Thursday, January 22, 2009

"Every Good Boy..." Revival

Tom Stoppard and Andre Previn's 1977 orchestral drama, "Every Good Boy Deserves Favour," is being revived in the National Theatre's Olivier Auditorium, starring Toby Jones and Joseph Millson. Set in Soviet Russia, "EGBDF" "contrasts the circumstances of a political prisoner and a mental patient in a Soviet insane asylum, to question the difference, if any, between free will and the freedom to conform."

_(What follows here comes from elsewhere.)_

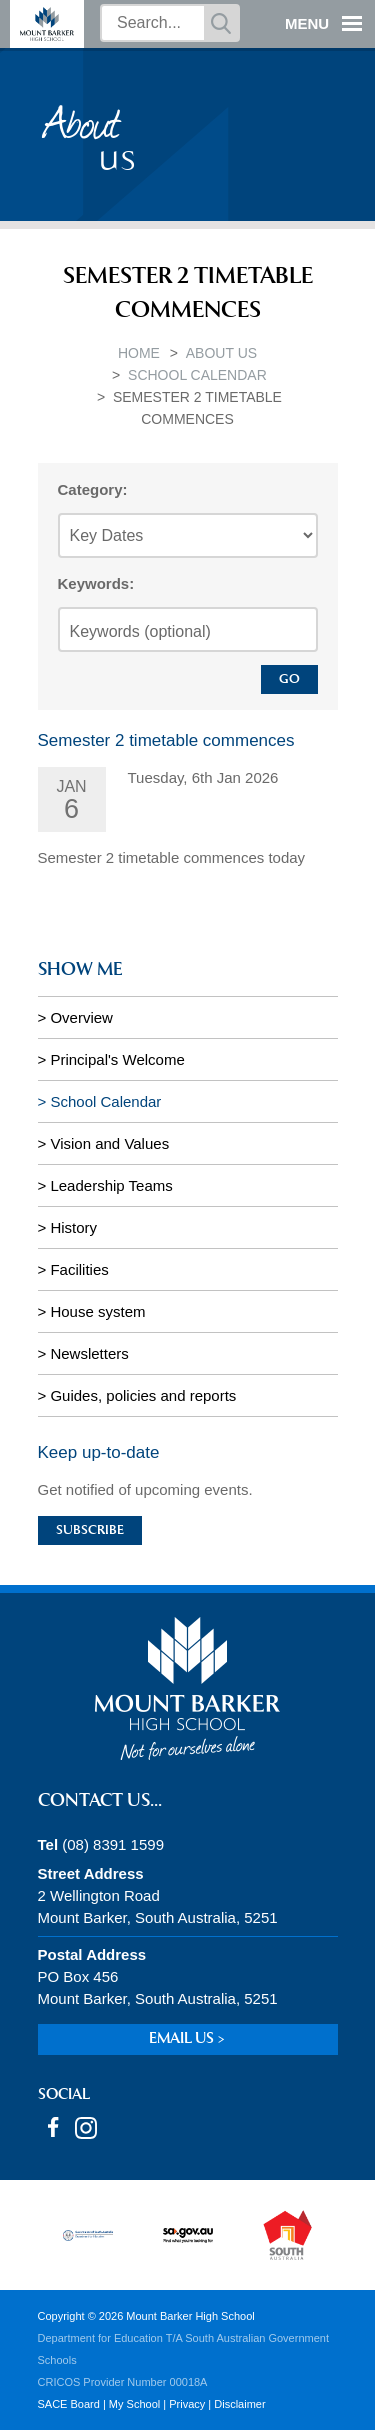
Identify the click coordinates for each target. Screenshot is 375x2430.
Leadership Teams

The Mail Online admires the score
but says "the politics have moved on." The Oxford Times finds the piece less dated: "The violence at the core of the debased political system under scrutiny is graphically revealed in a shocking display of balletic beatings-up among and around the orchestra, during which the players continue to bow and blow with vigour."

Variety says of the 65-minute piece
: "the production reveals the piece as more theatrical than dramatic, more a premise than a play." The Financial Times admires the production's ambition, but deems it "a play for yesterday." The Independent is even less enthusiastic.

Nevertheless, Bloomsberg.com finds the play still chillingly relevant. And musicOMH praises it, deeming it "a timely revival of a politically acute and quirkily engaging work."

As it requires the presence of a full orchestra onstage, "EGBDF" is rarely performed, so my advice to any Stoppard fans visiting the West End is that they not pass up the chance to see this production if given the opportunity.

UPDATE: The Sunday Times weighs in, and Liz Hoggard on the Evening Standard sings the praises of short plays that inspire long friendships.